For the Jews of Jesus’ day, the sea symbolised their terror at the thought of nature out of control. In their primal memory it evoked the threat of inundation, the great watery abyss, which sucked life into its depths. The abode of monsters and unnatural powers. The sudden storms that occurred on the Sea of Galilee were proof that the sea was chaotic and disordered. In short – evil.
We know that one of the reasons the Jewish creation myths were written was to show that God desires to bring order out of chaos. Just as the writer of Genesis 2 wasn’t creating a scientific account but pointing us to deeper insights, so in relating the story of the storm at sea and Jesus’ part in quelling it, Luke is appealing to the imagination and, through it, to our deepest need for a saviour. For we – alone – cannot save ourselves, cannot be rescued from the storms that sometimes engulf us.
I’ve been reading Dive Deeper, sub-titled, ‘The Human Poetry of Faith’ by the Roman Catholic theologian Michael Paul Gallagher.
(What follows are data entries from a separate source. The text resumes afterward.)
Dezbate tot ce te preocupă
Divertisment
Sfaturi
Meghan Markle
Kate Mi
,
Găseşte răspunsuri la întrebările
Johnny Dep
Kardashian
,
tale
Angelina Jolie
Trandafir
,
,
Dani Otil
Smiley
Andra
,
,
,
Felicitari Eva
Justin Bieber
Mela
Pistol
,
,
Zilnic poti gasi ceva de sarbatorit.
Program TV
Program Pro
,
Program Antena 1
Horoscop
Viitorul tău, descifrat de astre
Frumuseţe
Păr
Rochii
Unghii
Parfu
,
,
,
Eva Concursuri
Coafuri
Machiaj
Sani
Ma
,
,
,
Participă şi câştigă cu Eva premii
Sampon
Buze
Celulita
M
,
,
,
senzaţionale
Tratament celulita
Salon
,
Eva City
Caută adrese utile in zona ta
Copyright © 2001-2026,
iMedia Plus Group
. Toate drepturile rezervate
In one chapter he quotes Cardinal Newman: ‘The heart is commonly reached, not through reason, but through the imagination’. He goes on to observe: ‘The majority of people around us who have abandoned regular contact with the Church … leave less in anger than in disappointment with hollow words that claim to speak of the holy.… The language of the churches seems stuck in an older mode and unable to speak imaginatively to the desires of now.’
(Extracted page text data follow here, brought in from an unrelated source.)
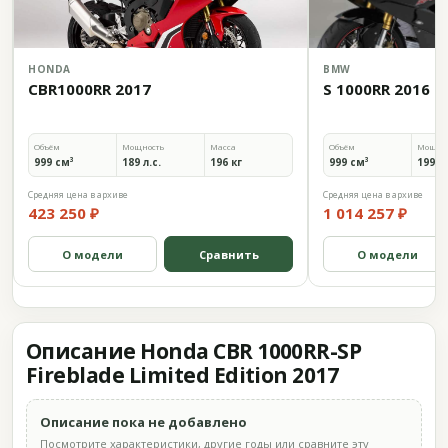
HONDA
BMW
CBR1000RR 2017
S 1000RR 2016
Объём
Мощность
Масса
Объём
Мощно
999 см³
189 л.с.
196 кг
999 см³
199 л.
Средняя цена в архиве
Средняя цена в архиве
423 250 ₽
1 014 257 ₽
О модели
Сравнить
О модели
Описание Honda CBR 1000RR-SP
Fireblade Limited Edition 2017
Описание пока не добавлено
Посмотрите характеристики, другие годы или сравните эту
So, we need to hone our imagination, to develop it in ways that aid our ability to understand the world in which we live and ourselves as part of that whole.
Images aid us: some come from outside our experience but, in order to be creative, they need to connect with our inner world. We’re fired by our senses: our minds are storehouses of images and memories and through them God works in our hearts. Praying with our imagination can create a deeper and more personal intimacy with God. We can take the familiar stories, such as the storm at sea, and let them flow through our own imagination and see where the Lord guides it.
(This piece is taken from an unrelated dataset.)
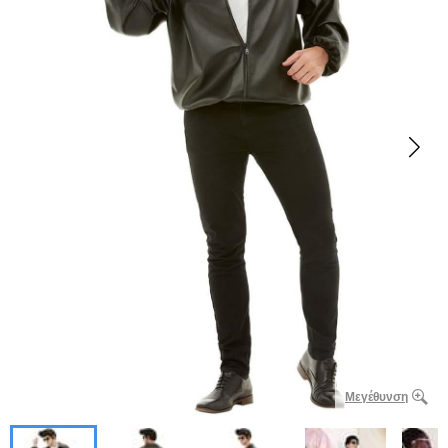
Μεγέθυνση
This use of imagination in prayer is an ancient tradition. It prompted St Francis to encourage people to create nativity scenes, to imagine the Holy Family as people like us. Four hundred years later Ignatius Loyola used imaginative prayer as a key part of his life-transforming Spiritual Exercises. Imagination can unlock the life-giving forces that dwell within us: those which we might welcome and those which are shrouded in fear and darkness.
‘Give birth to your images,’ wrote the German poet Rainer Maria Rilke. ‘They are the future waiting to be born. Fear not the strangeness you feel. The future must enter into you long before it happens.’